ASSIGNED TASK — Give the number of lines in the entries below that hold "each", with no accompanying words.

PROVIDED ENTRIES —
========================================================================

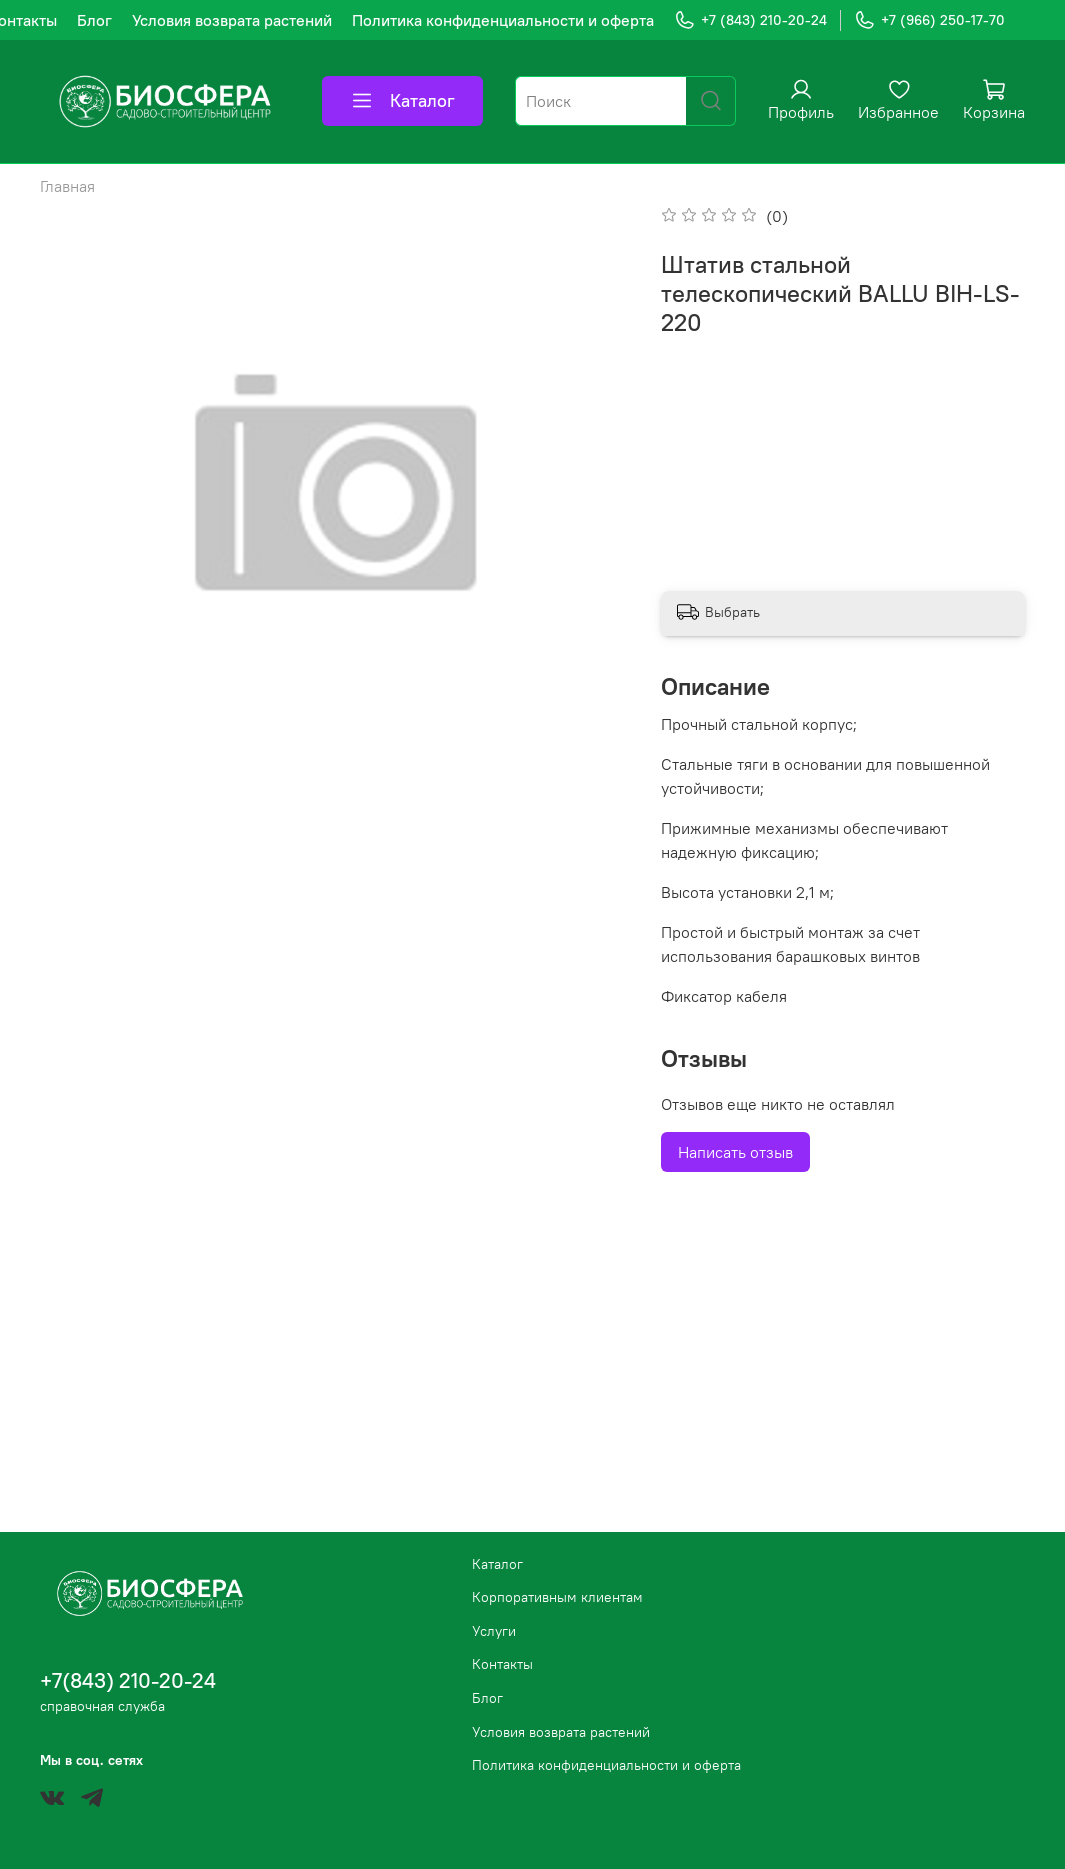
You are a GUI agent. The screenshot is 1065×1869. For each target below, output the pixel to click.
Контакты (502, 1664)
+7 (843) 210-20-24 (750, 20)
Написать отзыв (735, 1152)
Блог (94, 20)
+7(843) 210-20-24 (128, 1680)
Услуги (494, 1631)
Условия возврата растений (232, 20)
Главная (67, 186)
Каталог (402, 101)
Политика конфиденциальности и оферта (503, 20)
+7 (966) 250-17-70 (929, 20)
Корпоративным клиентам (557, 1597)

========================================================================

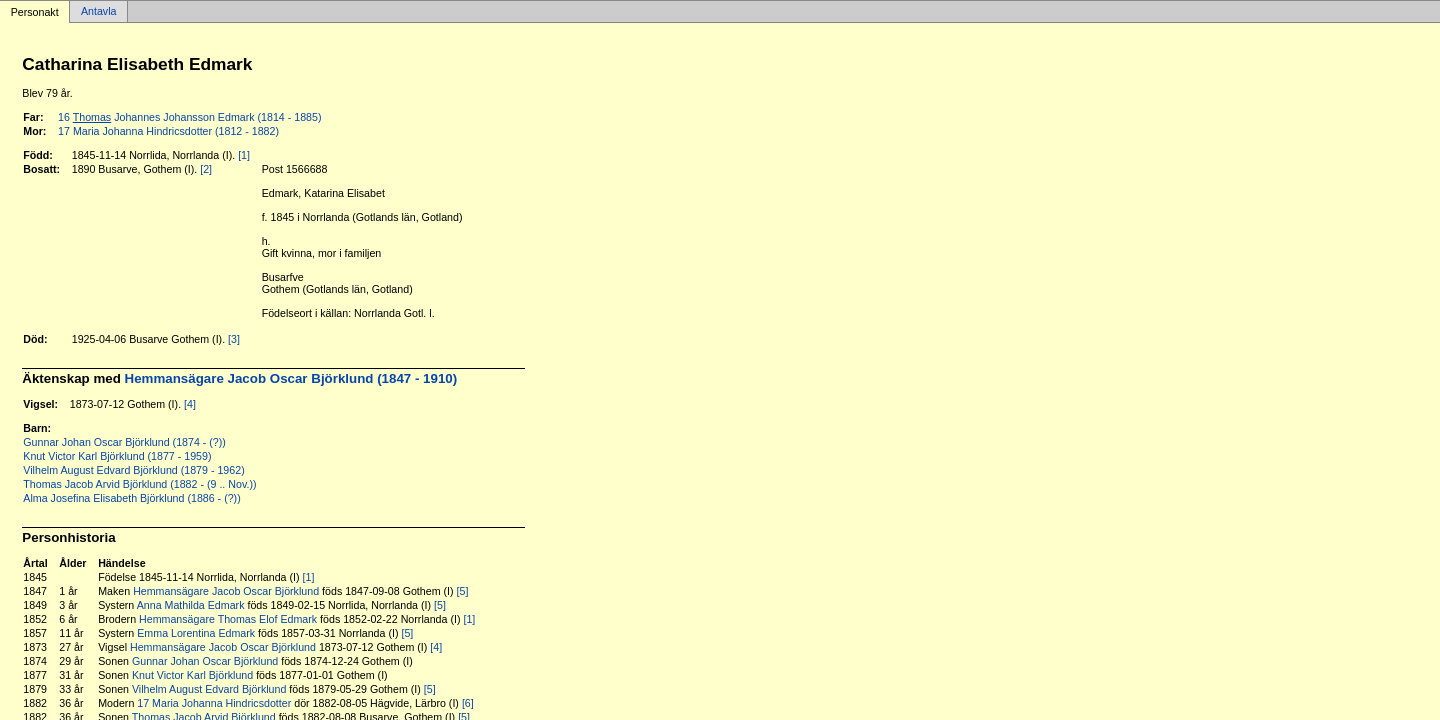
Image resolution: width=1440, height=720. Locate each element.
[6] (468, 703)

========================================================================

TASK ANSWER — 2